ALTER TABLE IF EXISTS control.software_description DROP CONSTRAINT IF EXISTS fk_sw_description__user;
ALTER TABLE IF EXISTS control.software_description
    ADD CONSTRAINT fk_sw_description__user FOREIGN KEY (swd_author_id)
    REFERENCES control.user_authentication (usa_id) MATCH SIMPLE
    ON UPDATE CASCADE
    ON DELETE CASCADE;

ALTER TABLE IF EXISTS control.download_plan DROP CONSTRAINT IF EXISTS fk_download_plan__user;
ALTER TABLE IF EXISTS control.download_plan
    ADD CONSTRAINT fk_download_plan__user FOREIGN KEY (dwp_modified_by)
    REFERENCES control.user_authentication (usa_id) MATCH SIMPLE
    ON UPDATE CASCADE
    ON DELETE CASCADE;

-- Delete users and dependent objects
DELETE FROM control.user_authentication WHERE usa_kc_id IS NULL;

Alternatively, a random UUID can be generated for users with null keycloak ID. They will appeared ad deleted in PDM.control, but their related objects will not stay persisted.

UPDATE control.user_authentication SET usa_kc_id = gen_random_uuid() WHERE usa_kc_id IS NULL;

Or you a continues row of UUIDs can be used.

WITH numbered_rows AS (
    SELECT
        ctid,
        ROW_NUMBER() OVER (ORDER BY usa_id ASC) as row_num
    FROM control.user_authentication
    WHERE usa_kc_id IS NULL
	ORDER BY usa_id
)
UPDATE control.user_authentication
SET usa_kc_id = ('00000000-0000-0000-0000-' || LPAD(numbered_rows.row_num::text, 12, '0'))::uuid
FROM numbered_rows
WHERE control.user_authentication.ctid = numbered_rows.ctid;

API’s for external systems

The API’s for external systems historically were using Basic Authentication with user credentials.

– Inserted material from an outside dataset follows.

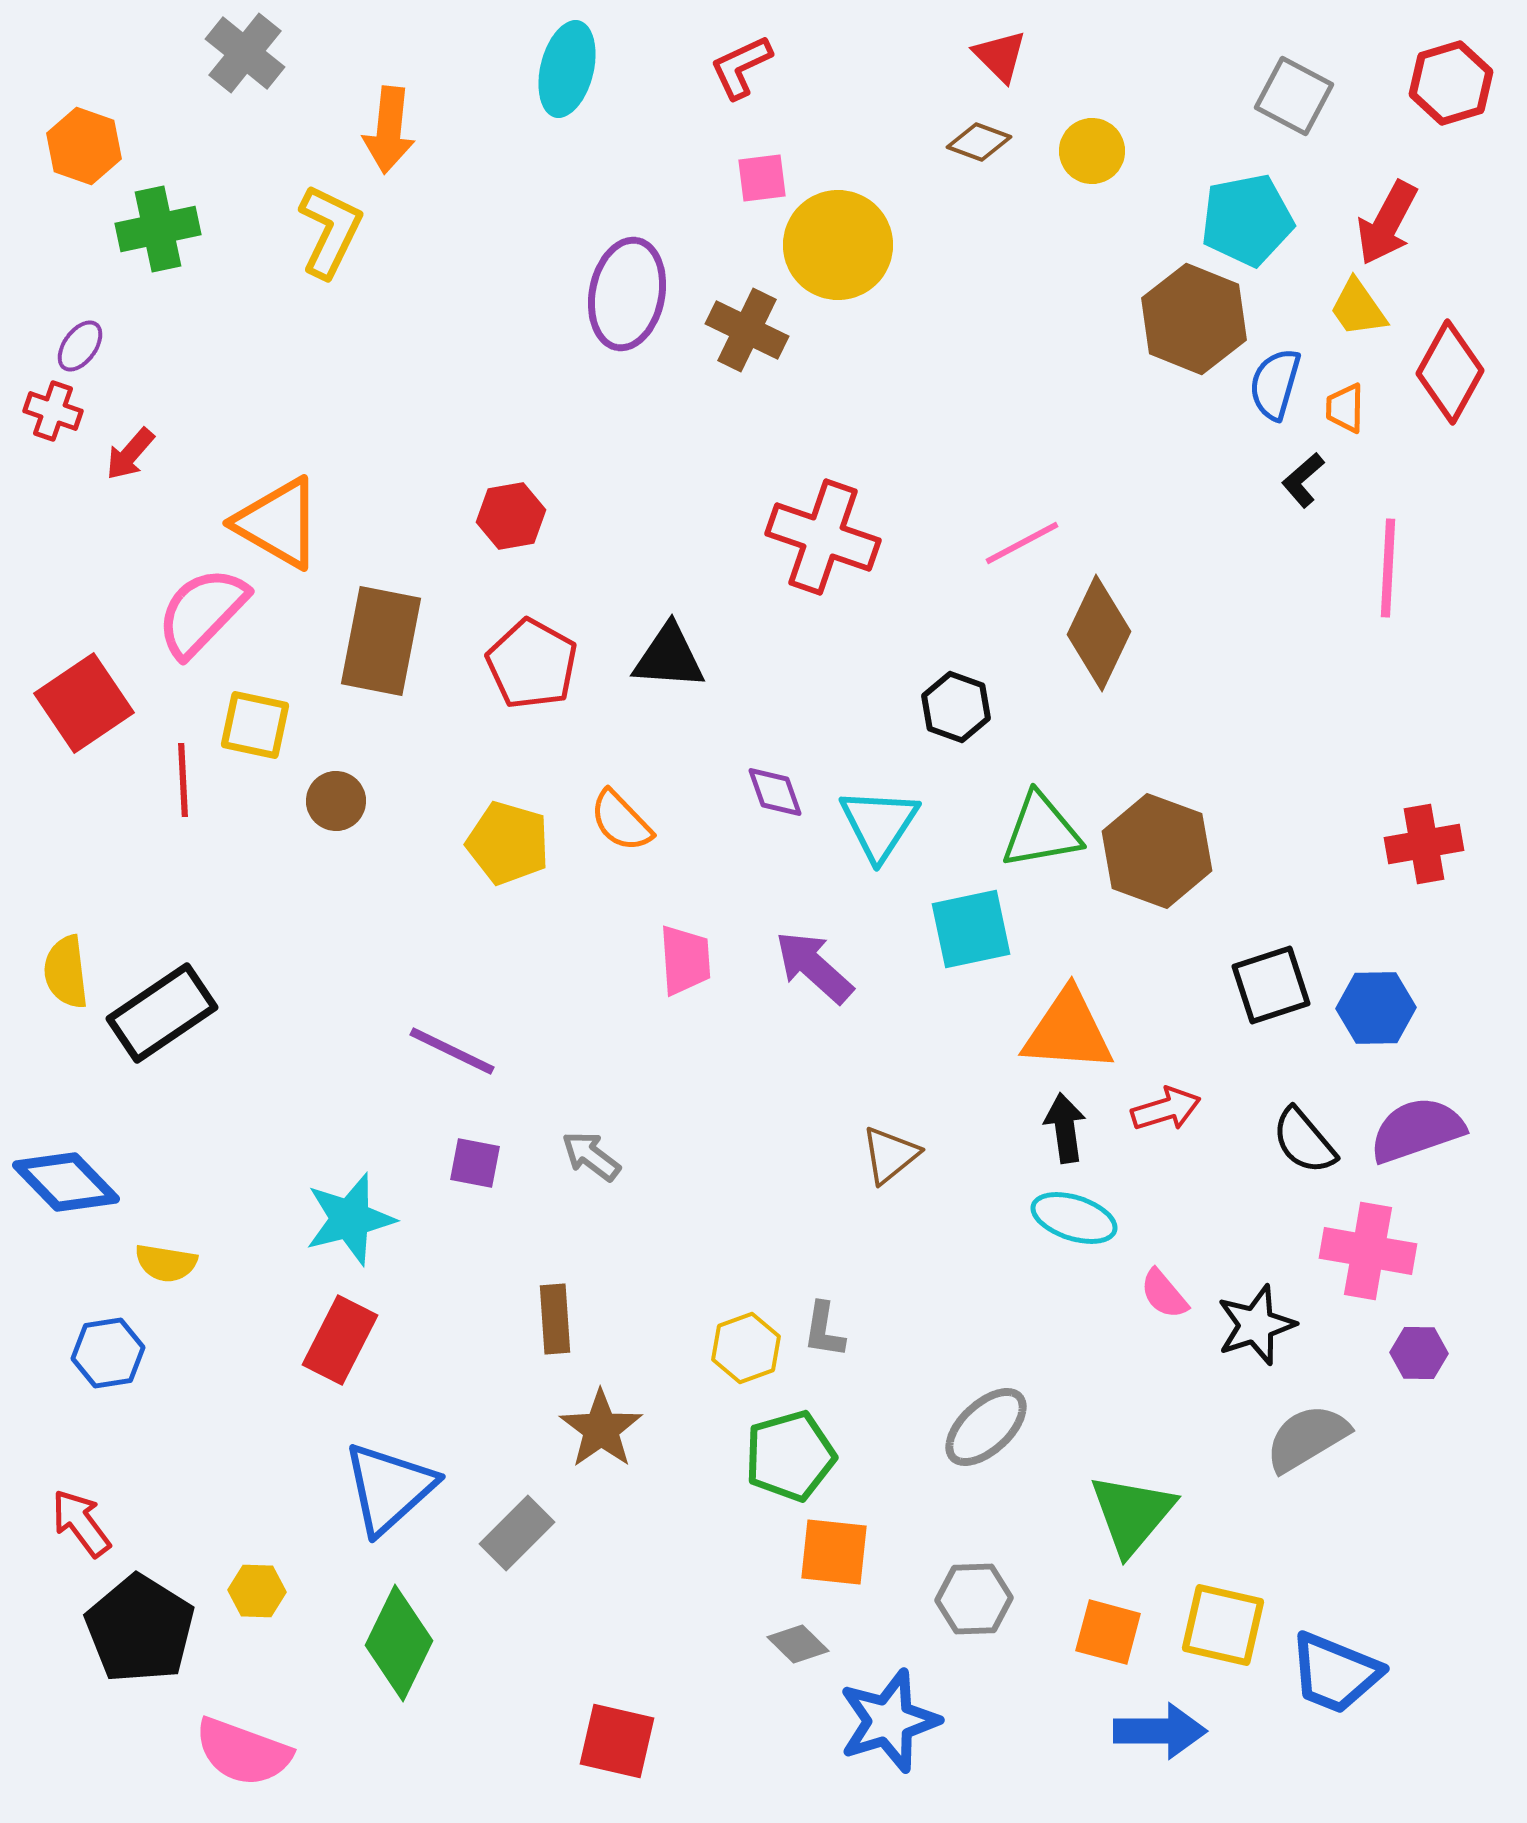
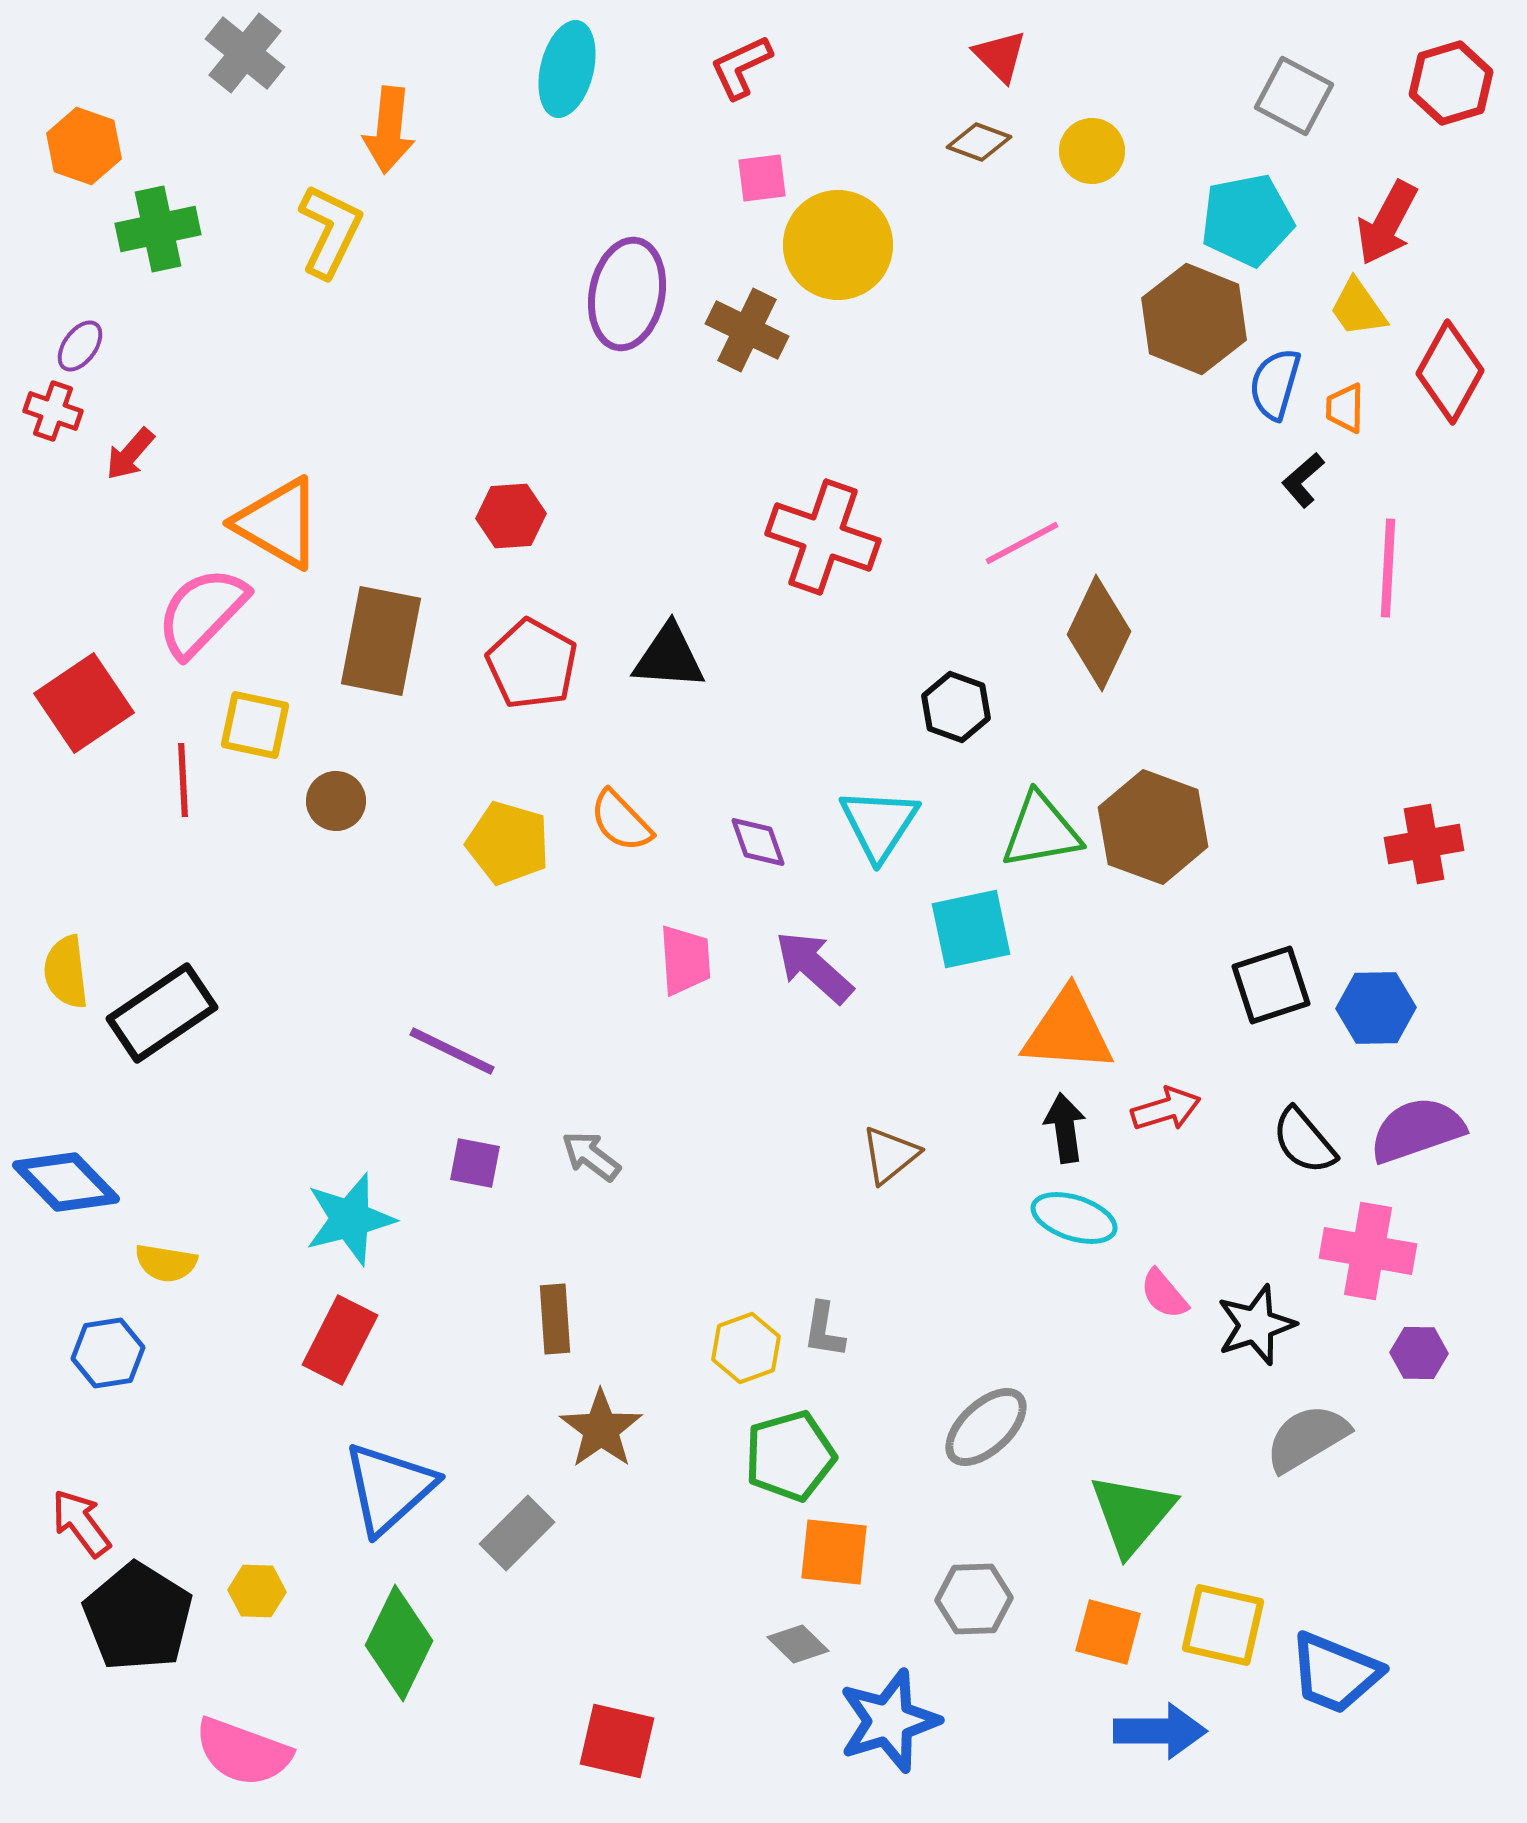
red hexagon at (511, 516): rotated 6 degrees clockwise
purple diamond at (775, 792): moved 17 px left, 50 px down
brown hexagon at (1157, 851): moved 4 px left, 24 px up
black pentagon at (140, 1629): moved 2 px left, 12 px up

Now they are protected by Keycloak and require access token for authentication. For the transition period we will support both authentication methods. Users are encouraged to switch to Oauth2 authentication. The Basic Authentication will be removed in future versions of PDM.control.

User migration

Before starting PDM.control v26 deployment, all users must be migrated to Keycloak. Please use tool provided by RTB to migrate users. Then PDM.control can be started with Keycloak authentication.

Payzee integration

A payzee integration is supported. To configure it create oauth2 client configuration like this:

spring:
  security:
    oauth2:
      client:
        registration:
          payzee-client:
            provider: payzee-provider (1)
            client-id: "<client-id>"
            client-secret: "<client-secret>"
            authorization-grant-type: client_credentials (2)
            client-authentication-method: client_secret_basic (3)
            scope:
              - openid
        provider:
          payzee-provider:
            token-uri: "https://sta.auth.payzee.ch/realms/Payzee/protocol/openid-connect/token" (4)

  1. Keep this provider name. It is referenced from source code. Rest of parameters should be provided by Payzee

  2. Verify by Payzee.

  3. Verify by Payzee.

  4. This may be test system. Ask Payzee for correct URI

Then enable the feature in the Area and configure PDM.